Open Minds about Closed Borders
Very recently the UK Border Agency refused visas to visit Britain to one of the curators of the Shubbak festival, an annual celebration in London of modern Arab arts. Also vetoed were visas for two authors from Gaza. Earlier this year, said Boyd Tonkin of The Independent (on 29 June), "a deal-hungry literary agent from Turkey, guest of honour at the London Book Fair" was denied entry to Britain.
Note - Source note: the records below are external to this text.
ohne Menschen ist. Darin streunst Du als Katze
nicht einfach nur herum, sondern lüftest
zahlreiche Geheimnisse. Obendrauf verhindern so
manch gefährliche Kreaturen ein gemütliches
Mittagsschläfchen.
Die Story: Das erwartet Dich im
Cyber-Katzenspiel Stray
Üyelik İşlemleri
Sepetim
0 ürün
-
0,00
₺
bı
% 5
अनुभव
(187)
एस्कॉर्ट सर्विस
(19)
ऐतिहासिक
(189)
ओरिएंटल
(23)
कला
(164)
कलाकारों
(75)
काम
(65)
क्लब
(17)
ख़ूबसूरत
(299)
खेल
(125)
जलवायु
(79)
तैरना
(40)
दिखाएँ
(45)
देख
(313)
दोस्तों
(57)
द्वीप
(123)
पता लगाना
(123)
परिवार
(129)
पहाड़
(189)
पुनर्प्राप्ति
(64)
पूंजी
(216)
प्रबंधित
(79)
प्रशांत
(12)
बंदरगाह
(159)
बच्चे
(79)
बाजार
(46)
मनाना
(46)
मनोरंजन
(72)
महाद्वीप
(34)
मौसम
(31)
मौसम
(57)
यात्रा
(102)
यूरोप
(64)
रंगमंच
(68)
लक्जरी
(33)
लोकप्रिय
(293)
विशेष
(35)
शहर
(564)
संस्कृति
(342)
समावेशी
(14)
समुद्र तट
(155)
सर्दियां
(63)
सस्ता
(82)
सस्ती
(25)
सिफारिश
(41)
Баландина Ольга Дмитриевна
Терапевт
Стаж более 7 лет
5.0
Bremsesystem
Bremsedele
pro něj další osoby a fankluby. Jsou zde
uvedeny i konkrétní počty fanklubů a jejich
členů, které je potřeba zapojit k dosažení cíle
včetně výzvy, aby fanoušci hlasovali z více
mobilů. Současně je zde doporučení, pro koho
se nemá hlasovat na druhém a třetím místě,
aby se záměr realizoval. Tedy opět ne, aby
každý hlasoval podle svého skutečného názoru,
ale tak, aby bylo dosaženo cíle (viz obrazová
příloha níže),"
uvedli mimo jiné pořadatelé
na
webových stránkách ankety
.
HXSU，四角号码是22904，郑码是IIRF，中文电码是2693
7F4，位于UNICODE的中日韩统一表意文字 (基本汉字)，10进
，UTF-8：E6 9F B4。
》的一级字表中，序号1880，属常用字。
The UKBA's latest stunt is to refuse a visa to a young woman coming to attend the 32nd annual Oxford Symposium on Food & Cookery, of which I am the chair. The Symposium meets from 5-7 July at St Catherine's College, Oxford, and the theme it will discuss this year is "Food and Material Culture." Among the plenary speakers are Joan Smith, giving the third Jane Grigson Memorial Lecture, and Bee Wilson, talking about the subject from the standpoint of her new book, Consider the Fork. The guest chef this year is Stevie Parle of the Dock Kitchen in London. The would-be Symposiast is a Southeast Asian studying in one of the European Union countries.
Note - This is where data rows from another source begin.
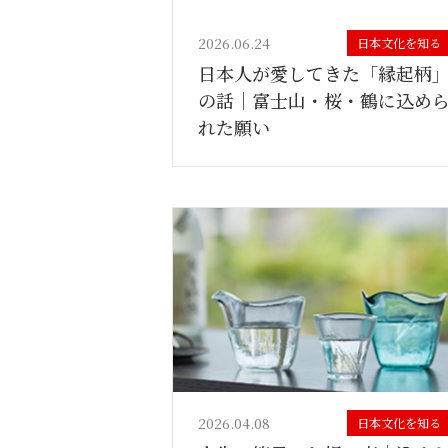
2026.06.24
日本文化を知る
日本人が愛してきた「縁起柄
の話｜富士山・桜・鶴に込め
れた願い
2026.04.08
日本文化を知る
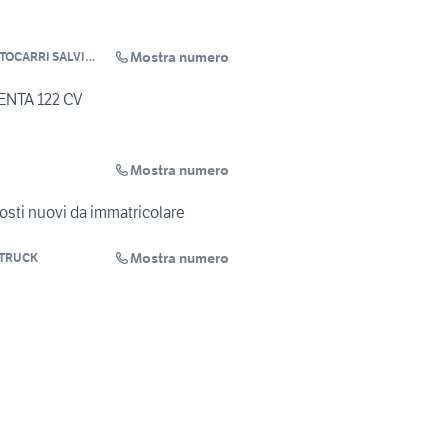
Mostra numero
TOCARRI SALVI
ENTA 122 CV
Mostra numero
posti nuovi da immatricolare
Mostra numero
TRUCK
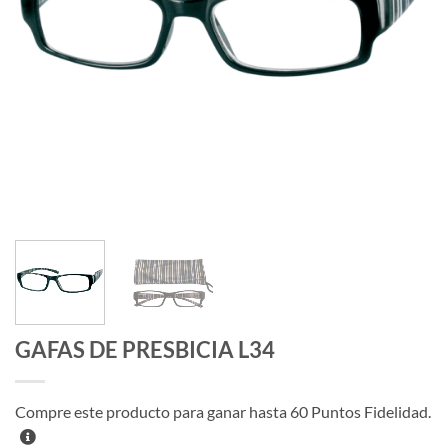
GAFAS DE PRESBICIA L34
Compre este producto para ganar hasta
60
Puntos Fidelidad.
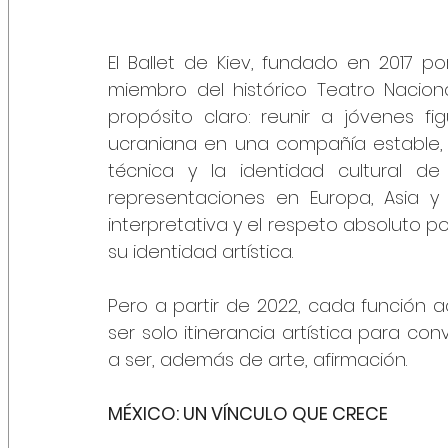
El Ballet de Kiev, fundado en 2017 por 
miembro del histórico Teatro Nacion
propósito claro: reunir a jóvenes fi
ucraniana en una compañía estable, 
técnica y la identidad cultural d
representaciones en Europa, Asia y 
interpretativa y el respeto absoluto por
su identidad artística. 
Pero a partir de 2022, cada función adq
ser solo itinerancia artística para con
a ser, además de arte, afirmación.
MÉXICO: UN VÍNCULO QUE CRECE  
Symposium 2013 Food & Material Culture
We have had prompt and vigorous help in discovering the grounds of her rejection by the UKBA from the office of my own MP, who happens to be the Prime Minister. UKBA has refused to grant her a visa for this weekend because her application to extend her European visa has not yet been confirmed and they say they therefore cannot be certain that she can return to that country, which I suppose is fair enough. But they also say that they do not believe she has sufficient ties there to guarantee her return, and they seem to have concluded from this that there is not sufficient evidence that she will leave the UK at the end of her visit*.
Their reasons are not spurious. But they are not good reasons, either. It sounds to me as though some jobsworth has gone a bit power-crazed. The Symposium is a distinguished cultural body. Its president is Claudia Roden. Past speakers have included Jane Kramer, Prof. Marina Warner, Dame Margaret Drabble, Simon Schama, Prof. Sidney Mintz, Prof. Richard Wrangham; it is a registered charity, and many of its Trustees have names familiar to a wide public.
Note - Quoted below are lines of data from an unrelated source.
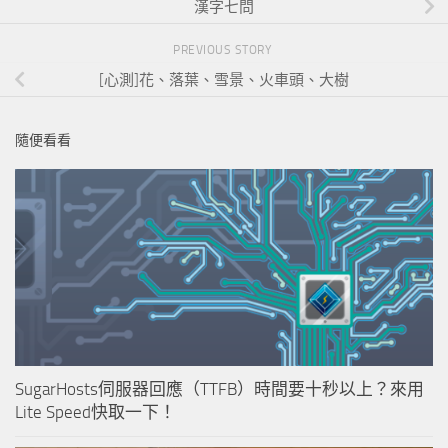
漢字七問
PREVIOUS STORY
[心測]花、落葉、雪景、火車頭、大樹
隨便看看
SugarHosts伺服器回應（TTFB）時間要十秒以上？來用
Lite Speed快取一下！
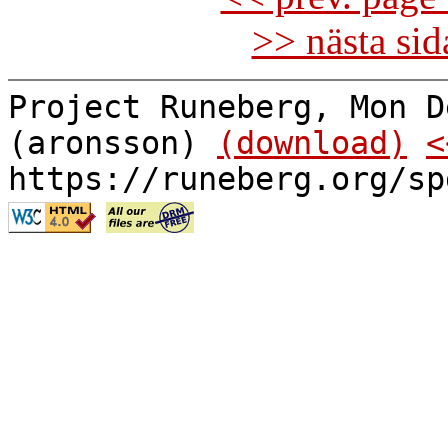
>> nästa si
Project Runeberg, Mon D
(aronsson)
(download)
<
https://runeberg.org/sp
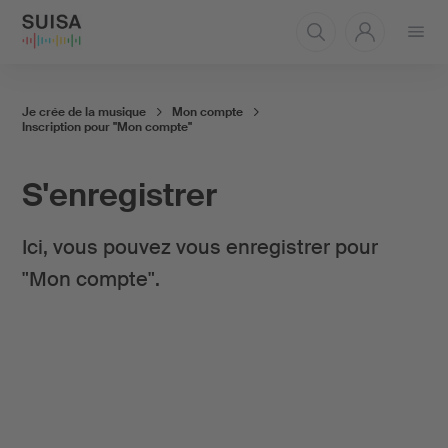
Ouvrir
le
menu
Je crée de la musique
Mon compte
Inscription pour "Mon compte"
S'enregistrer
Ici, vous pouvez vous enregistrer pour
"Mon compte".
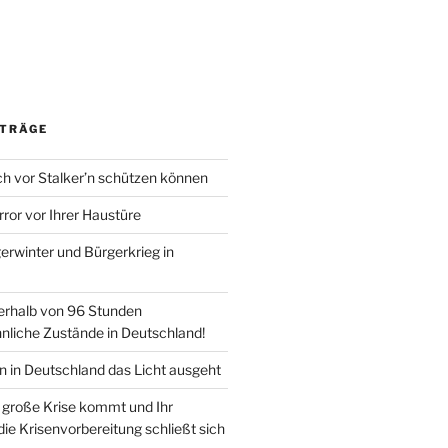
ITRÄGE
ch vor Stalker’n schützen können
rror vor Ihrer Haustüre
erwinter und Bürgerkrieg in
nerhalb von 96 Stunden
nliche Zustände in Deutschland!
 in Deutschland das Licht ausgeht
große Krise kommt und Ihr
 die Krisenvorbereitung schließt sich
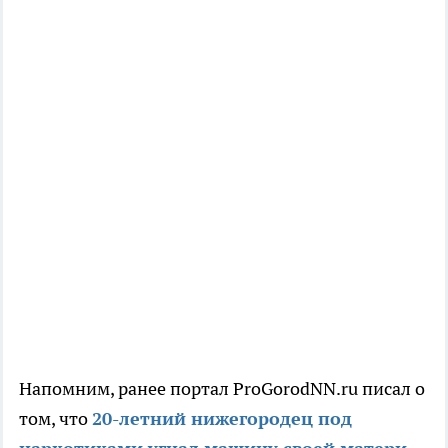
Напомним, ранее портал ProGorodNN.ru писал о
том, что
20-летний нижегородец под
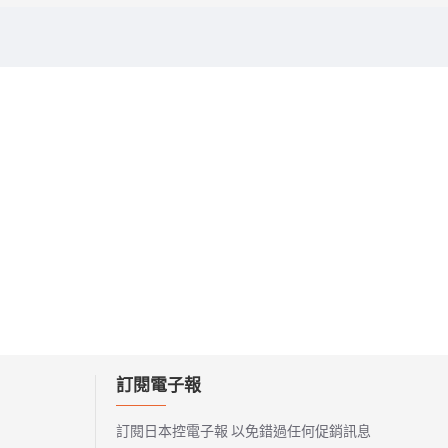
訂閱電子報
訂閱日本控電子報 以免錯過任何促銷訊息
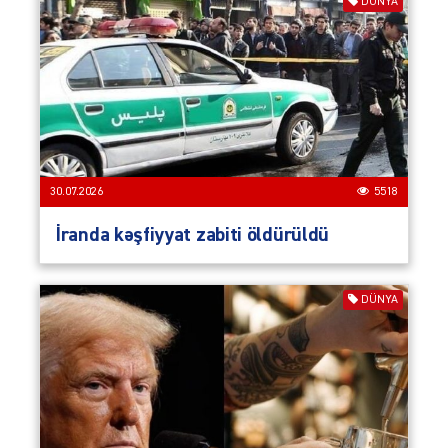
DÜNYA
30.07.2026
5518
İranda kəşfiyyat zabiti öldürüldü
DÜNYA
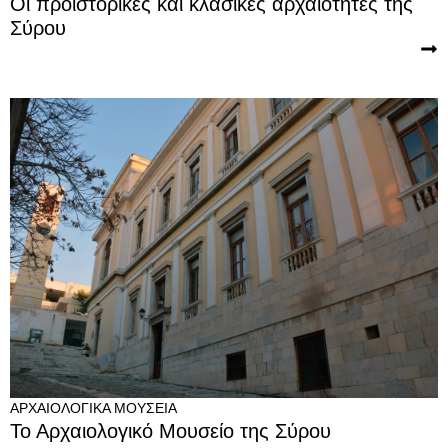
Οι προϊστορικές και κλασικές αρχαιότητες της
Σύρου
ΑΡΧΑΙΟΛΟΓΙΚΆ ΜΟΥΣΕΊΑ
Το Αρχαιολογικό Μουσείο της Σύρου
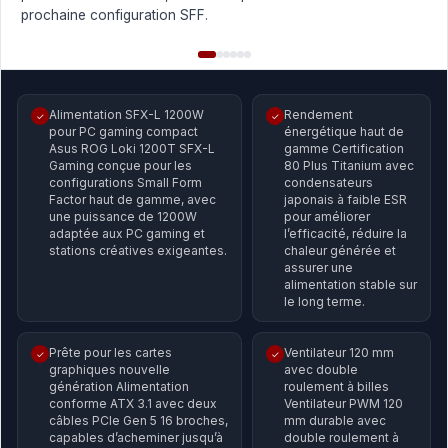
prochaine configuration SFF.
Alimentation SFX-L 1200W
Rendement
✓
✓
pour PC gaming compact
énergétique haut de
Asus ROG Loki 1200T SFX-L
gamme Certification
Gaming conçue pour les
80 Plus Titanium avec
configurations Small Form
condensateurs
Factor haut de gamme, avec
japonais à faible ESR
une puissance de 1200W
pour améliorer
adaptée aux PC gaming et
l’efficacité, réduire la
stations créatives exigeantes.
chaleur générée et
assurer une
alimentation stable sur
le long terme.
Prête pour les cartes
Ventilateur 120 mm
✓
✓
graphiques nouvelle
avec double
génération Alimentation
roulement à billes
conforme ATX 3.1 avec deux
Ventilateur PWM 120
câbles PCIe Gen 5 16 broches,
mm durable avec
capables d’acheminer jusqu’à
double roulement à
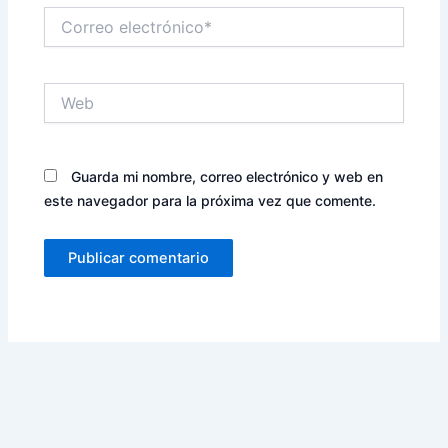
Correo
electrónico*
Web
Guarda mi nombre, correo electrónico y web en
este navegador para la próxima vez que comente.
In any case, the Symposium is an important international cultural event, normally attended by people from 15 or 20 countries. Shouldn't it be the task of the UKBA to facilitate such cultural exchanges, rather than hamper them? There are now several examples of the UKBA acting against the cultural and scholarly interests of the UK. Isn't it time for the Home Secretary to have a quiet word with the head of the agency?
*Isn't this last the sort of proposition that (as we were taught in Logic 101) is not susceptible to proof? Surely there is no kind of evidence for this that could be both necessary and sufficient, but only that would make her return probable or improbable. And isn't the burden of proof on the UKBA to show that it is probable that she would stay or improbable that she would leave the UK after the Symposium?